La Sicilia e la Catalunya in alcune cose si assomigliano. Non è una vicinanza evidente, una dei quelle cose in cui la parentela si legge allo specchio rispecchiando gli occhi negli occhi o una sfumatura nel tono dei capelli. Però, a darsi il tempo, si trova come una traccia sottesa, una specie di fume carsico che ogni tanto zampilla in superficie e che per il resto ha trovato la sua forma diversa in ciascuna patria.

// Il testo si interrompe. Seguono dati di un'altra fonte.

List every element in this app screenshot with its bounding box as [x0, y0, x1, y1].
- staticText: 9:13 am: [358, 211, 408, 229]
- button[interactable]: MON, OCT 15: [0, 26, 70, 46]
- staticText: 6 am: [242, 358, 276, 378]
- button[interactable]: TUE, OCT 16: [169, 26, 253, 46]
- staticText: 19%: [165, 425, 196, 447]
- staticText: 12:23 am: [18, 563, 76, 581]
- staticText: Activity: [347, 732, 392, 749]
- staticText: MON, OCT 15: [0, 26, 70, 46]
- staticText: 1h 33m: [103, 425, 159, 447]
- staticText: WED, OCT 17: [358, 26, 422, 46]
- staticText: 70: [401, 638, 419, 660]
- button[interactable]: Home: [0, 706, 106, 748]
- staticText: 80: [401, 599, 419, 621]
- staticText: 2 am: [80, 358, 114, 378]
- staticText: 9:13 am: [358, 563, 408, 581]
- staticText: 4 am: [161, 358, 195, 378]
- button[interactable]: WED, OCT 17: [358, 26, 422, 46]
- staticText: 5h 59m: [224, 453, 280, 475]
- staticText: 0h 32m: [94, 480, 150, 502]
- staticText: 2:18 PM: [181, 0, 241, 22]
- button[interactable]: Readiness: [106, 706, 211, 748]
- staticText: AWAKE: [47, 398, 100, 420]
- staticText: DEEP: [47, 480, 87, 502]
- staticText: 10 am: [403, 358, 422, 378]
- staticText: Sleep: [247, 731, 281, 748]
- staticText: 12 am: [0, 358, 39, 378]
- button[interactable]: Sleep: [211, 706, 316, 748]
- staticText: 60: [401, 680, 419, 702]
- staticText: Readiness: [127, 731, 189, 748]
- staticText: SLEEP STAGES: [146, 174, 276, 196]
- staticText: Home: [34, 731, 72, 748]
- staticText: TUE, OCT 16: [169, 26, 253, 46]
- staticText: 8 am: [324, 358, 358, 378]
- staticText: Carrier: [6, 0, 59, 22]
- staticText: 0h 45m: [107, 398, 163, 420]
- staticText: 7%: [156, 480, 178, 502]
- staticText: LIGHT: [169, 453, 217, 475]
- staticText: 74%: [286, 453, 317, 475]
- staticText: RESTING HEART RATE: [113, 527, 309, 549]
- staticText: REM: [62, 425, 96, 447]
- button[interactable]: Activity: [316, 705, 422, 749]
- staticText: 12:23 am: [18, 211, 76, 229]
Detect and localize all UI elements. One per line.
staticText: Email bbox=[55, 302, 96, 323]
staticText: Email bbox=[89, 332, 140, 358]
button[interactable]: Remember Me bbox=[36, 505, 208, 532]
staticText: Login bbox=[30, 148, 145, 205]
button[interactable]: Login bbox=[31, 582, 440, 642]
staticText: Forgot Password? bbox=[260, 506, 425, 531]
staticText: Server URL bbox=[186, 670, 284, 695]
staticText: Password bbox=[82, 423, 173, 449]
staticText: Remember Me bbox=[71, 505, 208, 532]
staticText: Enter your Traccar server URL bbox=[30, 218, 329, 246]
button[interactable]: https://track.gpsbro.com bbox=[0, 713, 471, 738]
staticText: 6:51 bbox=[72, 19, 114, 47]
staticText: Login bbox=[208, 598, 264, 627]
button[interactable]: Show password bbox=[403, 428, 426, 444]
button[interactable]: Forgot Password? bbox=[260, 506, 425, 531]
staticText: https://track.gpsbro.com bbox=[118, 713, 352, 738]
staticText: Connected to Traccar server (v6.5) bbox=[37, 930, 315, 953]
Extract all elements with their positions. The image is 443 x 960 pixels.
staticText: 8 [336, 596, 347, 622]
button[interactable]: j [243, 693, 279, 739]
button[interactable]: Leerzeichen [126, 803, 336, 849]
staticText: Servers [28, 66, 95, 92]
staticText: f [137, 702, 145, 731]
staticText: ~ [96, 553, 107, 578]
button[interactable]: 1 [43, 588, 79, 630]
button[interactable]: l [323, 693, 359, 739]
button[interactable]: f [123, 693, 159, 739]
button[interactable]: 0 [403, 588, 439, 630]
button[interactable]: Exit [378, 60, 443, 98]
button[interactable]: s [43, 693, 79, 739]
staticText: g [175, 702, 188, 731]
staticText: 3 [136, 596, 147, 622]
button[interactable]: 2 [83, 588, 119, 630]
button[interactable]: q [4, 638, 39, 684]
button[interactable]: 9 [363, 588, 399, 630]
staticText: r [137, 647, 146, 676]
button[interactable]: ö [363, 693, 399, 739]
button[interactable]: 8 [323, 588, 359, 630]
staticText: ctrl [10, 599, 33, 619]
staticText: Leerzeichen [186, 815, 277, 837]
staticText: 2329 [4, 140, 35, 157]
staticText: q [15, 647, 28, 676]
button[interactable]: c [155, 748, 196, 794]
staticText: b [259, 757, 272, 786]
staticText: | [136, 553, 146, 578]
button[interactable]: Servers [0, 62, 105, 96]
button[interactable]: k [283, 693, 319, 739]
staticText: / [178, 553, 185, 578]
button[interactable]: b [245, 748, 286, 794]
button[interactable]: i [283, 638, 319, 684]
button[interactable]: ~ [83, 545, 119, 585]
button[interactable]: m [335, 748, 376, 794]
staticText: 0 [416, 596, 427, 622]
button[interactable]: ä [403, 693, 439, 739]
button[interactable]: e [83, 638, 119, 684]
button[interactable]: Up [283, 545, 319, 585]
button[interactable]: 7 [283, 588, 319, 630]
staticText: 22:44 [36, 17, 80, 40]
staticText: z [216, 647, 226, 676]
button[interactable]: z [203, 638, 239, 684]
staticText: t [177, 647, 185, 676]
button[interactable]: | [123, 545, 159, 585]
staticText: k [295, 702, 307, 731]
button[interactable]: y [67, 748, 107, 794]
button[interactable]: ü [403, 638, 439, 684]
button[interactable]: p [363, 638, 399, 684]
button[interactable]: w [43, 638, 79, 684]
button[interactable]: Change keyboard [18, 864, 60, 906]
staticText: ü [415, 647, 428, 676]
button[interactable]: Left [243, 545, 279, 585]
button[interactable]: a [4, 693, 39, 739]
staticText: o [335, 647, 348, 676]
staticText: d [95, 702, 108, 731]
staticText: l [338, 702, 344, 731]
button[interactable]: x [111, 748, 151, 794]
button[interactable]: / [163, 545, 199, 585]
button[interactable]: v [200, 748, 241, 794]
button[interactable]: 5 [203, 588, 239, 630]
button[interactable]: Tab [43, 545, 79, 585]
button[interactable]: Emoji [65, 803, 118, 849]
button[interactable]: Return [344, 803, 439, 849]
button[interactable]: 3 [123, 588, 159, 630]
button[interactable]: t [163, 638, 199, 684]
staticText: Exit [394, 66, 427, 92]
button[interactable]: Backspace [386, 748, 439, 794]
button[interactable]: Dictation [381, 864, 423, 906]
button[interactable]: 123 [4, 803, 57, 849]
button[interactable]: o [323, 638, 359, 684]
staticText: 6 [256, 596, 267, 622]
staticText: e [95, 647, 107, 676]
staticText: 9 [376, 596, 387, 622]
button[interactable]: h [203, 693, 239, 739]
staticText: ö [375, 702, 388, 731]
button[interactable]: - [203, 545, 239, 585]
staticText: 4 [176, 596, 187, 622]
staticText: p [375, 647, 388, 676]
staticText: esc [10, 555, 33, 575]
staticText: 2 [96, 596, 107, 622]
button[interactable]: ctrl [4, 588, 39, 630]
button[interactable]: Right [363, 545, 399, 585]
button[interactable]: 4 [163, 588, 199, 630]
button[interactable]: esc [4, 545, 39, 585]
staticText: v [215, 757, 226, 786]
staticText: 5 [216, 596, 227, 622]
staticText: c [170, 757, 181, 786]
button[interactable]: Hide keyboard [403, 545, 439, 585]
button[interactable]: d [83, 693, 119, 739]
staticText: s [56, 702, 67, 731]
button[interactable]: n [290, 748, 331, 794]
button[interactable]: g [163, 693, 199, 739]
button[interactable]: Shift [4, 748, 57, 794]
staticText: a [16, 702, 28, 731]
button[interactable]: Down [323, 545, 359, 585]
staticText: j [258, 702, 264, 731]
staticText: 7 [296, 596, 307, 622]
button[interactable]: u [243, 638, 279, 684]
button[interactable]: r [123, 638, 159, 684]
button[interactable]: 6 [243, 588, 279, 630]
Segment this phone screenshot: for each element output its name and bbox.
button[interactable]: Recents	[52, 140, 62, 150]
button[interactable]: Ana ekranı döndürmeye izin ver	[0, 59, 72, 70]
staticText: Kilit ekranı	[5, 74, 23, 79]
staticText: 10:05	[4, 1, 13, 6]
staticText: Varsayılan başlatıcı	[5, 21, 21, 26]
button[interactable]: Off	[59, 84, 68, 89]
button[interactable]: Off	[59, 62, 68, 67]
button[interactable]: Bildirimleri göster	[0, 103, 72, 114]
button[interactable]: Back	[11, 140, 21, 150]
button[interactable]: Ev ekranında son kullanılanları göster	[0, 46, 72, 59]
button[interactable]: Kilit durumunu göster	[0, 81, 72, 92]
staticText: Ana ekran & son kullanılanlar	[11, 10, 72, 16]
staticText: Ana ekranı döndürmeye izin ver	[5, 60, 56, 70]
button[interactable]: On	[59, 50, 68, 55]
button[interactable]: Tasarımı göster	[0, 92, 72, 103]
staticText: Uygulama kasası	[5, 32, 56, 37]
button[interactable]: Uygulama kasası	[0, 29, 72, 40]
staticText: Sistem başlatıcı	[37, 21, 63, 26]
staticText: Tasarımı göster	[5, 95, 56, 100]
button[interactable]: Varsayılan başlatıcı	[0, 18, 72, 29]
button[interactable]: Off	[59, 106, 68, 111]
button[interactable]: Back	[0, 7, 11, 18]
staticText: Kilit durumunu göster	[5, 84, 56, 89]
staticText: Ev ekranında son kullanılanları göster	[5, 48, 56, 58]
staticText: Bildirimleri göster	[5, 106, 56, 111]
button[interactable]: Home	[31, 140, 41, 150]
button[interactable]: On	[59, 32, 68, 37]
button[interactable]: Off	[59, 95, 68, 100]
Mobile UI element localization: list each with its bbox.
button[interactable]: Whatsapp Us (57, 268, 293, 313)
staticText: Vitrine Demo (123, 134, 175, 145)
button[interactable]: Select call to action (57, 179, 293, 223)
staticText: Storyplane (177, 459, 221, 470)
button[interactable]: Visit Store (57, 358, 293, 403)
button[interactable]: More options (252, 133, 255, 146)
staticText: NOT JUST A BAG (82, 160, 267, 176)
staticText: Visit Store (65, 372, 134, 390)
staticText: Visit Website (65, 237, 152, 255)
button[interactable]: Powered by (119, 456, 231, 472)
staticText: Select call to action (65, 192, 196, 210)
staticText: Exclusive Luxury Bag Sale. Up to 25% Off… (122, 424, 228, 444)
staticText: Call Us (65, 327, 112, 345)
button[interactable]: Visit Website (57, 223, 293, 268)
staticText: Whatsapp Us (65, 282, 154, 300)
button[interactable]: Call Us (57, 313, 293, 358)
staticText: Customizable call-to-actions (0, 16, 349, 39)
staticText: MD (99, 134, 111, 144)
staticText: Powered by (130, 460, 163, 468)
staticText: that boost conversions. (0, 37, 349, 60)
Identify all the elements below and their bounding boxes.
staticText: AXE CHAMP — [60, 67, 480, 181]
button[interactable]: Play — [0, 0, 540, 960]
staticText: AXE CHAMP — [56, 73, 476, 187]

In cucina la cosa si fa più palpabile, a patto di ammettere lo scenario aperto delle variazioni senza affezionarsi ossessivamente a quello dell’unicum. Che parentela c’è tra la pasticceria a base di mandorla del Natale siciliano e i panellets del 2 novembre qui in Catalunya? e il marapane? è un passepartout che ha coperto il Mediterraneo viaggiando persino fino a nord o qualcuno da qualche parte l’ha inventato? Quale radice c’è tra le grandi salse della cucina catalana (picada, romesco, xato) e il pesto trapanese?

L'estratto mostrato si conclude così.